Casitas B-cell lymphoma (Cbl) proteins protect mammary epithelial cells from proteotoxicity of active c-Src accumulation
Nerve Sheath Neoplasms
Peripheral Nervous System Neoplasms
Casitas B-cell lymphoma (Cbl) family ubiquitin ligases negatively regulate tyrosine kinase-dependent signal transduction by promoting degradation of active kinases. We and others previously reported that loss of Cbl functions caused hyperproliferation in lymphoid and hematopoietic systems. Unexpectedly, Cbl deletion in Cbl-b-null, Cbl-c-null primary mouse mammary epithelial cells (MECs) (Cbl triple-deficiency) induced rapid cell death despite enhanced MAP kinase and AKT activation. Acute Cbl triple-deficiency elicited distinct transcriptional and biochemical responses with partial overlap with previously described cellular reactions to unfolded proteins and oxidative stress.
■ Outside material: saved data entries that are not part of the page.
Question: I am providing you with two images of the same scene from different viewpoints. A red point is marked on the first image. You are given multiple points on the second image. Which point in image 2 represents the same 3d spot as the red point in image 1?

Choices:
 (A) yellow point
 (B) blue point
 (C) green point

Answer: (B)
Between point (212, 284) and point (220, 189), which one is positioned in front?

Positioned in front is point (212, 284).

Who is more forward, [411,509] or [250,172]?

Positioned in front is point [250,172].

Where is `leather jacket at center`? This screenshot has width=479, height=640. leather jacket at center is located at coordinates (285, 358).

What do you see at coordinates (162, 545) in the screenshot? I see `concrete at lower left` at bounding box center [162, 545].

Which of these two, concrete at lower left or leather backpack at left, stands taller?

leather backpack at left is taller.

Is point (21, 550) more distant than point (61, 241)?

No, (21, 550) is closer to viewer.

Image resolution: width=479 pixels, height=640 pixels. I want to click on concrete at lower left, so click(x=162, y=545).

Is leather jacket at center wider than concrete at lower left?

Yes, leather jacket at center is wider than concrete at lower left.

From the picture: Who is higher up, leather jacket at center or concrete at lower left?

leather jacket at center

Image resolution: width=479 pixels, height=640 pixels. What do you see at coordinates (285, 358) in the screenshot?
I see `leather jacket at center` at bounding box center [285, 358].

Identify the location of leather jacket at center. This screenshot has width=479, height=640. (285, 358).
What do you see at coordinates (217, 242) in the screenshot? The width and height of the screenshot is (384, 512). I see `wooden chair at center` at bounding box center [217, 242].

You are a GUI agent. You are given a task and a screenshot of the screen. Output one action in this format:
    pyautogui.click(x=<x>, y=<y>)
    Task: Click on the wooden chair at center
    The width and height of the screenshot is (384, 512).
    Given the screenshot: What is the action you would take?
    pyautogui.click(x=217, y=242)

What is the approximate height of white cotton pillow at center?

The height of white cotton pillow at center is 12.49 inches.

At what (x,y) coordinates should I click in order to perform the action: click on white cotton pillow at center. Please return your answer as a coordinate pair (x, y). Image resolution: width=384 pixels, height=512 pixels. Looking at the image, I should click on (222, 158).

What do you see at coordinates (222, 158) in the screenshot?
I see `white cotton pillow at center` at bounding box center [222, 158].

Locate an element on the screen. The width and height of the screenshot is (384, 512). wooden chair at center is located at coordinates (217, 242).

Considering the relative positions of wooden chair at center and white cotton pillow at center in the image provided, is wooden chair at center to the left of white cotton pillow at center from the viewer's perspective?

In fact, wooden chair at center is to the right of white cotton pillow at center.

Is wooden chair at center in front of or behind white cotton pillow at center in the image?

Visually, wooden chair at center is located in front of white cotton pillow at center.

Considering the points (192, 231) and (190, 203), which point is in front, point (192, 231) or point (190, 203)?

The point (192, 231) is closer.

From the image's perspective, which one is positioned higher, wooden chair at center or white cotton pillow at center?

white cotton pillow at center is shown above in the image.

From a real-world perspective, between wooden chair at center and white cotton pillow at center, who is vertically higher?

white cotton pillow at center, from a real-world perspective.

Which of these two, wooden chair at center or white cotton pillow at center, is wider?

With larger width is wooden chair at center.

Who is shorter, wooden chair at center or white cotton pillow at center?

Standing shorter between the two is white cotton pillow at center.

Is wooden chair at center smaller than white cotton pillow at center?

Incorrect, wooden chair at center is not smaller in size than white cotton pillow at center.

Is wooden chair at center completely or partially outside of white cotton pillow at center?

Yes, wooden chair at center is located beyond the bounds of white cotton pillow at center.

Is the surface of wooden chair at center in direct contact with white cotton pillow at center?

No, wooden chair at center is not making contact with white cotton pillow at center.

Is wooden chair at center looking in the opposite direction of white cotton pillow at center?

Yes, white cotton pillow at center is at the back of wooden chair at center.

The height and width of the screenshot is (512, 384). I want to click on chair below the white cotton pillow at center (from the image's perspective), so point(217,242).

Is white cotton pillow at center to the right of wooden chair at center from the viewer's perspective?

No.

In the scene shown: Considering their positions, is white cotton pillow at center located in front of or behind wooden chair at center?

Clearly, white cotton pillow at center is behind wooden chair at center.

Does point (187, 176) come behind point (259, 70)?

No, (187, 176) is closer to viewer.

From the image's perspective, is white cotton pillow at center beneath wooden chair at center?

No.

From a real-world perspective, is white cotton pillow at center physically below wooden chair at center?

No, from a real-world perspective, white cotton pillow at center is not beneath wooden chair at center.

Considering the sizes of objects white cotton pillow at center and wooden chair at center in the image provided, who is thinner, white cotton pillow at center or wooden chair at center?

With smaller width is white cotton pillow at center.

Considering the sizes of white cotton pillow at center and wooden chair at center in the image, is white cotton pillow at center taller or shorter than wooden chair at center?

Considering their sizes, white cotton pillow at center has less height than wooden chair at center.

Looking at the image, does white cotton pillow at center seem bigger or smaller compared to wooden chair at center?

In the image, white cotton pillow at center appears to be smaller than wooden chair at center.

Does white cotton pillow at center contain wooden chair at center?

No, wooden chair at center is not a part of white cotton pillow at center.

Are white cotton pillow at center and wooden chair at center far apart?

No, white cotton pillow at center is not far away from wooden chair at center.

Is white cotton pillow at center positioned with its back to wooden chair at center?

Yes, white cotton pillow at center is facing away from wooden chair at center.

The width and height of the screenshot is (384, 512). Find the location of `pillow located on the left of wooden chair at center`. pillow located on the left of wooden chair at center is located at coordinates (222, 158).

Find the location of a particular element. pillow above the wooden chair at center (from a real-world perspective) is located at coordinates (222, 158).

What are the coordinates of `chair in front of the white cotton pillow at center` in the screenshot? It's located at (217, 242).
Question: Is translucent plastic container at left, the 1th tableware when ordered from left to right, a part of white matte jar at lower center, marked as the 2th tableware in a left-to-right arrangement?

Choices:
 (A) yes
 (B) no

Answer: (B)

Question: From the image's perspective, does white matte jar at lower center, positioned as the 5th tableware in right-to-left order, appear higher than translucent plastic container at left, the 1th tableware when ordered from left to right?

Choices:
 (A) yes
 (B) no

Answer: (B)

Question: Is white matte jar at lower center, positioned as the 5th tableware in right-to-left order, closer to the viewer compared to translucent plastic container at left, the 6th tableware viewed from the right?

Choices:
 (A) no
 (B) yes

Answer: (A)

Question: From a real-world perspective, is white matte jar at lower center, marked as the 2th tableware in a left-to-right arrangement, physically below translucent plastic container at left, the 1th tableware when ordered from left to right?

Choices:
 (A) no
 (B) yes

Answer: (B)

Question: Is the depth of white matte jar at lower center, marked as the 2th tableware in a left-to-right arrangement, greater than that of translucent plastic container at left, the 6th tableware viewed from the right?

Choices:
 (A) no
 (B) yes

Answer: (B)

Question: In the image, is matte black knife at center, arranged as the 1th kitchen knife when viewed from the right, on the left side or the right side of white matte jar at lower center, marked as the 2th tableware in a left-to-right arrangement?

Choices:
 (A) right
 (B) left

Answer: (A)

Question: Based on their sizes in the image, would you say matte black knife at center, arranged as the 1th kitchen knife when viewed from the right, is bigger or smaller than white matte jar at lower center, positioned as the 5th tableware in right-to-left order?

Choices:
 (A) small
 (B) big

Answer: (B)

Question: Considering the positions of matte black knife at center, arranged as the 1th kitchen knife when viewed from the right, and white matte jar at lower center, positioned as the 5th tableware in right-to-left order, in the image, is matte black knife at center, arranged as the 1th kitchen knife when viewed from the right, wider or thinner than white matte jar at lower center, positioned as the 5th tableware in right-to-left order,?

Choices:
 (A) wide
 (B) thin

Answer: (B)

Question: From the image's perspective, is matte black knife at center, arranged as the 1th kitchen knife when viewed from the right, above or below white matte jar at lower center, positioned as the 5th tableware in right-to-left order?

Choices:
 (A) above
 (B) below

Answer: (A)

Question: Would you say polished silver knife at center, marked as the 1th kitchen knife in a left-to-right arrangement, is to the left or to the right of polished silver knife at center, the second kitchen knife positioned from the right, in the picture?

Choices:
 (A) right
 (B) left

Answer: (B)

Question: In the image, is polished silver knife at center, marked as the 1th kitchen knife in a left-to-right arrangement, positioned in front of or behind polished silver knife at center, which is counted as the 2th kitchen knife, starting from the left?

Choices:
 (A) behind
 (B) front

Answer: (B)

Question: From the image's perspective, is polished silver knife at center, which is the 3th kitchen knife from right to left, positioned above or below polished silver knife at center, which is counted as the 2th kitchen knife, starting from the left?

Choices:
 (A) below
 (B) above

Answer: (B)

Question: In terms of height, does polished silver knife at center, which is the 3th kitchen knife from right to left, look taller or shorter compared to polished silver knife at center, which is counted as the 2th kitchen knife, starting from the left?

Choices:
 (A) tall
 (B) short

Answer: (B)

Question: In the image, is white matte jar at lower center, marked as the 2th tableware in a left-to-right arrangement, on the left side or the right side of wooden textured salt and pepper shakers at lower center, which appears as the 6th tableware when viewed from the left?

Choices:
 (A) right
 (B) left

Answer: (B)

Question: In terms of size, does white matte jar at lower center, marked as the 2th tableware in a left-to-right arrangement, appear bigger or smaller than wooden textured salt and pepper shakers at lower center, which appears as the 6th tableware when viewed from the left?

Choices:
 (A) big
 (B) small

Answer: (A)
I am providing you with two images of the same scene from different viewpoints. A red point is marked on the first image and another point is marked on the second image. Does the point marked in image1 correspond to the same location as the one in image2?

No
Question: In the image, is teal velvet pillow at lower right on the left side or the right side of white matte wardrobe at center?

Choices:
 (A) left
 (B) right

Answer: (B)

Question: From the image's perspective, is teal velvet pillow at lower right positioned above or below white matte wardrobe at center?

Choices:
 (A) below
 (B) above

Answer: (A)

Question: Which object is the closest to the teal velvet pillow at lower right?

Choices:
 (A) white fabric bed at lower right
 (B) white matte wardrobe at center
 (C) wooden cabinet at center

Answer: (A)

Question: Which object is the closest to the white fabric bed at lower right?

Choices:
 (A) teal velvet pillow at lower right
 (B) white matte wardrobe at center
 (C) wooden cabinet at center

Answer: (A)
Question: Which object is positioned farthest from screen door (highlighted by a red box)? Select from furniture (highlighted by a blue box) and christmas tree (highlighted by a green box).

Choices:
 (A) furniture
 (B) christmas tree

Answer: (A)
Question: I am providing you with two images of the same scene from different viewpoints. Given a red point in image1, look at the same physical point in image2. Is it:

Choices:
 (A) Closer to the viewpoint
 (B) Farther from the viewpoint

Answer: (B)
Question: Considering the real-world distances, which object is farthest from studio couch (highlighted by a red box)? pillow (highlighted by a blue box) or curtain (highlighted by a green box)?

Although the levels of reactive oxygen species were comparable, detergent-insoluble protein aggregates containing phosphorylated c-Src accumulated in Cbl triple-deficient MECs. Treatment with a broad-spectrum kinase inhibitor dasatinib blocked protein aggregate accumulation and restored in vitro organoid formation. This effect is most likely mediated through c-Src because Cbl triple-deficient MECs were able to form organoids upon shRNA-mediated c-Src knockdown. Taking these data together, the present study demonstrates that Cbl family proteins are required to protect MECs from proteotoxic stress-induced cell death by promoting turnover of active c-Src.